Start of Records for processing
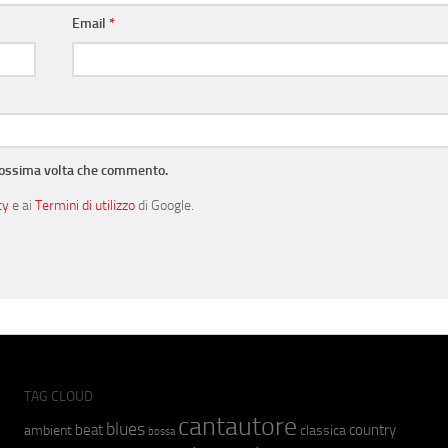
Email
*
prossima volta che commento.
cy
e ai
Termini di utilizzo
di Google.
TAG CLOUD
cantautore
blues
beat
country
ambient
classica
bossa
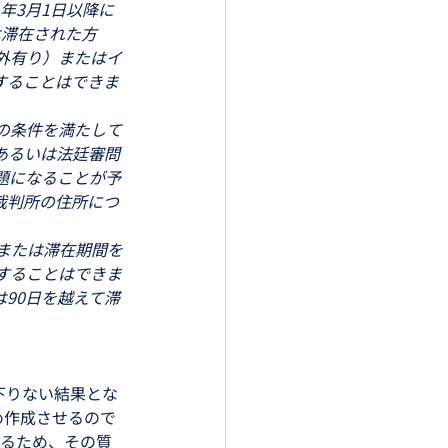
年3月1日以降に
は滞在された方
外有り）またはイ
することはできま
の条件を満たして
あるいは法廷審問
題になることが予
裁判所の住所につ
または滞在期間を
することはできま
90日を越えて滞
下りない結果とな
め作成させるので
いるため、その質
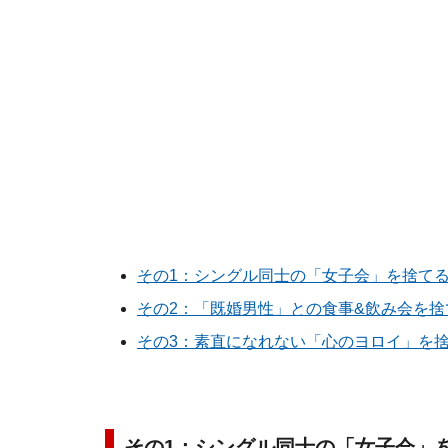
その1：シングル同士の「女子会」を捨て
その2：「既婚男性」との食事&飲み会を捨
その3：素直になれない「心のヨロイ」を
その1：シングル同士の「女子会」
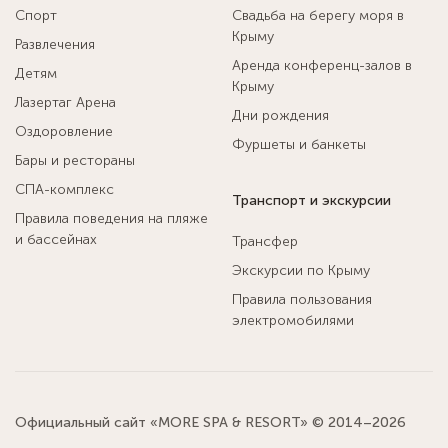
Спорт
Свадьба на берегу моря в
Крыму
Развлечения
Аренда конференц-залов в
Детям
Крыму
Лазертаг Арена
Дни рождения
Оздоровление
Фуршеты и банкеты
Бары и рестораны
СПА-комплекс
Транспорт и экскурсии
Правила поведения на пляже
и бассейнах
Трансфер
Экскурсии по Крыму
Правила пользования
электромобилями
Официальный сайт «MORE SPA & RESORT» © 2014–2026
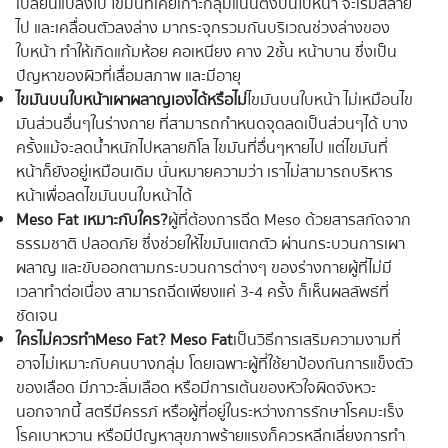
เปลี่ยนแปลงไป ไขมันที่เคยเกาะกลุ่มแน่นตึงบนใบหน้า จะเริ่มสลาย
ไป และเคลื่อนตัวลงล่าง มากระจุกรวมกันบริเวณช่วงล่างของ
ใบหน้า ทำให้เกิดแก้มห้อย คอเหนียง คาง 2ชั้น หน้าบาน ซึ่งเป็น
ปัญหาของผิวที่เสื่อมสภาพ และมีอายุ
ไขมันบนใบหน้าเผาผลาญเองได้หรือไม่
ไขมันบนใบหน้า ไม่เหมือนไข
มันส่วนอื่นๆในร่างกาย ที่สามารถกำหนดจุดลดเป็นส่วนๆได้ บาง
ครั้งแม้จะลดน้ำหนักไปหลายกิโล ไขมันที่อื่นๆหายไป แต่ไขมันที่
หน้าก็ยังอยู่เหมือนเดิม นั่นหมายความว่า เราไม่สามารถบริหาร
หน้าเพื่อลดไขมันบนใบหน้าได้
Meso Fat เหมาะกับใคร?
ผู้ที่ต้องการฉีด Meso ด้วยสารสกัดจาก
ธรรมชาติ ปลอดภัย ซึ่งช่วยให้ไขมันแตกตัว ผ่านกระบวนการเผา
ผลาญ และขับออกตามกระบวนการต่างๆ ของร่างกายผู้ที่ไม่มี
เวลาทำต่อเนื่อง สามารถฉีดเพียงแค่ 3-4 ครั้ง ก็เห็นผลลัพธ์ที่
ชัดเจน
ใครไม่ควรทำMeso Fat? Meso Fat
เป็นวิธีการเสริมความงามที่
อาจไม่เหมาะกับคนบางกลุ่ม โดยเฉพาะผู้ที่ใช้ยาป้องกันการแข็งตัว
ของเลือด มีภาวะลิ่มเลือด หรือมีการเต้นของหัวใจผิดจังหวะ
นอกจากนี้ สตรีมีครรภ์ หรือผู้ที่อยู่ในระหว่างการรักษาโรคมะเร็ง
โรคเบาหวาน หรือมีปัญหาสุขภาพร้ายแรงก็ควรหลีกเลี่ยงการทำ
End of Records for processing
When a line in the material above holds the word "นบนใบหน", count it; report only the total.

### The answer
3